Abstract
Evapotranspiration (ET) is a relevant component of the surface moisture budget and is associated with different drivers. The interrelated drivers cause variations at daily to interannual timescales. This study uses structural equation modeling to diagnose the drivers over an ensemble of 45 high-latitude sites, each of which provides at least several years of in situ measurements, including latent heat fluxes derived from eddy covariance flux towers. The sites are grouped by vegetation type (tundra, forest) and the presence or absence of permafrost to determine how the relative importance of different drivers depends on land surface characteristics. Factor analysis is used to quantify the common variance among the variables, while a path analysis procedure is used to assess the independent contributions of different variables. The variability of ET at forest sites generally shows a stronger dependence on relative humidity, while ET at tundra sites is more temperature-limited than moisture-limited. The path analysis shows that ET has a stronger direct correlation with solar radiation than with any other measured variable.

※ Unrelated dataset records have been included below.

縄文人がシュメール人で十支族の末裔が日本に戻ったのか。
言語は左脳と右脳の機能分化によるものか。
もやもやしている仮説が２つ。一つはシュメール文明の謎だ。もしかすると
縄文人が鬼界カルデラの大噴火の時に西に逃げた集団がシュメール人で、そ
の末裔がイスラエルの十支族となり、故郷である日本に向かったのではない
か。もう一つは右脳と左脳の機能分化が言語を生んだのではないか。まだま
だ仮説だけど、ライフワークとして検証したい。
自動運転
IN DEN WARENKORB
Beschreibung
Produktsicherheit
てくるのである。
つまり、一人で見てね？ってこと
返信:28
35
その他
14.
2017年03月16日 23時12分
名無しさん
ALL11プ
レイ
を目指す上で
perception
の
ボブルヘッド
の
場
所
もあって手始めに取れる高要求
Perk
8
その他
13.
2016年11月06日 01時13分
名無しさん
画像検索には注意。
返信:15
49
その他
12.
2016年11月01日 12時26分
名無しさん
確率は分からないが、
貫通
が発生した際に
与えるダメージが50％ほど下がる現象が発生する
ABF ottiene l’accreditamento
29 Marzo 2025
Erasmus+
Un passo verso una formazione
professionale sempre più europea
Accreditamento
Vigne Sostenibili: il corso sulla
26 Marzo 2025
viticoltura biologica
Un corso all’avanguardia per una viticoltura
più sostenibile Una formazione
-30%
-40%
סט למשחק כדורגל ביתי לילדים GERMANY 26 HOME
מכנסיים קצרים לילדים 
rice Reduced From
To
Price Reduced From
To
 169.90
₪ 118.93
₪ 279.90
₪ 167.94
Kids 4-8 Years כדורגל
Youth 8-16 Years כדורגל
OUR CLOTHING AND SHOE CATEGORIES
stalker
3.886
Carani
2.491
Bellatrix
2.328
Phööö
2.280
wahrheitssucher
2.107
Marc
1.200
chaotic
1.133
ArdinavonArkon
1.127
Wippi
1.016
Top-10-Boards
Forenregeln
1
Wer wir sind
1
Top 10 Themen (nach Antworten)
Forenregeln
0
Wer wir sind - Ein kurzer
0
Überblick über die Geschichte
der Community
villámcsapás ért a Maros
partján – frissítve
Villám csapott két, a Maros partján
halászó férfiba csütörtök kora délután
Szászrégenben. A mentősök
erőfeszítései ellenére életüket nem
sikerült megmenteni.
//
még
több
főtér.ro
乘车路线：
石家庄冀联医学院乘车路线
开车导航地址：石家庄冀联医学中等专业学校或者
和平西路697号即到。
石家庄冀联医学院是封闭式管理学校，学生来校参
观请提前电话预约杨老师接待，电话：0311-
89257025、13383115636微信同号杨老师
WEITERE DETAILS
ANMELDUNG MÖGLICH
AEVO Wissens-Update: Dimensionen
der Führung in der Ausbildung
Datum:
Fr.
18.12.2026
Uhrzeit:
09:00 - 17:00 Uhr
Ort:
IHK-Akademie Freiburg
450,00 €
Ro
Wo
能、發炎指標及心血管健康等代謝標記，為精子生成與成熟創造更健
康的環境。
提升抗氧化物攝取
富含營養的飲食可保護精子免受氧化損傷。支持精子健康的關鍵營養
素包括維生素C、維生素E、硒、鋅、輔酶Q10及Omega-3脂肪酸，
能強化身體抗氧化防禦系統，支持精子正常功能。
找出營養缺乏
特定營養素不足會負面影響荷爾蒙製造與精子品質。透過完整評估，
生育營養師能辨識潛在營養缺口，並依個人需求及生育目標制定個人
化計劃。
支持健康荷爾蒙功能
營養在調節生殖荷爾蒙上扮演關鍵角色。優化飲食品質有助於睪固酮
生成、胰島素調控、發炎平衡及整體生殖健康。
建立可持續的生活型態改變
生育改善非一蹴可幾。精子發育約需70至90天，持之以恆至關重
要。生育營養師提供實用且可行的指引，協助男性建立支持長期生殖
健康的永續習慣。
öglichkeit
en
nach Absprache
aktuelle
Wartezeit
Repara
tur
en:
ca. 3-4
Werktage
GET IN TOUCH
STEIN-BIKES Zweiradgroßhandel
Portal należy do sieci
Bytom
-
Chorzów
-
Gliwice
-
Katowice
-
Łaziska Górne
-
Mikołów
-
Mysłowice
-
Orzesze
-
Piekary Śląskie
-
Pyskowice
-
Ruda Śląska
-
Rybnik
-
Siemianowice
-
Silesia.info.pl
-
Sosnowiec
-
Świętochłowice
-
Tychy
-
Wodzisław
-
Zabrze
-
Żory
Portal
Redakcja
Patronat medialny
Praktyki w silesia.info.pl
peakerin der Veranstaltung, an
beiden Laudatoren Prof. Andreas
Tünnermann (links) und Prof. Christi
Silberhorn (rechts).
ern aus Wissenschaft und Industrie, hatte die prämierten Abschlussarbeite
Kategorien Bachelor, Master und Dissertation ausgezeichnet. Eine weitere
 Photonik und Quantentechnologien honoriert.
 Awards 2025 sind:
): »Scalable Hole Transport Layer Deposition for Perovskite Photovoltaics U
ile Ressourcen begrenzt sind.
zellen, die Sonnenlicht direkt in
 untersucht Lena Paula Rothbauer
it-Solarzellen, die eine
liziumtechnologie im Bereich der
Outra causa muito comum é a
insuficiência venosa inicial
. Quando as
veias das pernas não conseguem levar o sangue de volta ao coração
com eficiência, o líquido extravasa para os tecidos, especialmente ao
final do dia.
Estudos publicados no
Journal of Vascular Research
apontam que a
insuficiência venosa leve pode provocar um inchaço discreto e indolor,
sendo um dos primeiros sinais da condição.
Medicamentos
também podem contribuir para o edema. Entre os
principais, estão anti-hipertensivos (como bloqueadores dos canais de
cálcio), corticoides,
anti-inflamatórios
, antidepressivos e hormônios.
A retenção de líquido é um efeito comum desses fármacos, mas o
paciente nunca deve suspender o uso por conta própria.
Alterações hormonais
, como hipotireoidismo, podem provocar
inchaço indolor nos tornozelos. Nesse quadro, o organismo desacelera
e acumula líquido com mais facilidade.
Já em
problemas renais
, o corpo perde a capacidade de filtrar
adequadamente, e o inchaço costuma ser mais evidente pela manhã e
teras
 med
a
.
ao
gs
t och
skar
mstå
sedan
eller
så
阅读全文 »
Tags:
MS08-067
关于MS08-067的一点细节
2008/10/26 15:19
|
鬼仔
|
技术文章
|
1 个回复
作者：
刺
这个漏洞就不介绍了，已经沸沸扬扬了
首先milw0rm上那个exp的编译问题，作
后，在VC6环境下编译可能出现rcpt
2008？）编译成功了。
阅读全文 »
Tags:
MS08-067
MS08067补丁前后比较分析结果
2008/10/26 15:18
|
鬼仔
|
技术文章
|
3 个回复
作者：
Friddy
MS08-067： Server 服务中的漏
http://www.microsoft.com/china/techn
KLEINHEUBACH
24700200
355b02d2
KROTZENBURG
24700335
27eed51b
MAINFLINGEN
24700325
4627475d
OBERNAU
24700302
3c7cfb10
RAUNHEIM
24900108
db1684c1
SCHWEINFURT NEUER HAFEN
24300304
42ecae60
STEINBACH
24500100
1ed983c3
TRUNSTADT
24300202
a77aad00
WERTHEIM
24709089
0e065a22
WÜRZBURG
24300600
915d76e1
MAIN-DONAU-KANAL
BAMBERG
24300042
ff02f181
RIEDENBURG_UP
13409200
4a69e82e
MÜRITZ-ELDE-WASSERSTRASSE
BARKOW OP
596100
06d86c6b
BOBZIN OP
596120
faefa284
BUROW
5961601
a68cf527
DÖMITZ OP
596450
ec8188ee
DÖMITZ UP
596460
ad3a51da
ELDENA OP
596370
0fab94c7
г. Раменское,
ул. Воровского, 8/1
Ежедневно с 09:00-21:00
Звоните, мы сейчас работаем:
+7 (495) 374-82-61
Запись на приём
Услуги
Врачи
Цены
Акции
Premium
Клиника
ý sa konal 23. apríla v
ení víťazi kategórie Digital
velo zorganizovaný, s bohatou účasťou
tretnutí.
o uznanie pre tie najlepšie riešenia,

Wind speed has the largest independent contribution to ET variability. The independent contribution of solar radiation is smaller because solar radiation also affects ET through various other drivers. The independent contribution of wind speed is especially apparent at forest wetland sites. For both tundra and forest vegetation, temperature loads higher on the first factor when permafrost is present, implying that ET will become less sensitive to temperature as permafrost thaws.
Highlights
The terrestrial surface moisture budget has three main components: precipitation (P), evapotranspiration (ET), and runoff (R)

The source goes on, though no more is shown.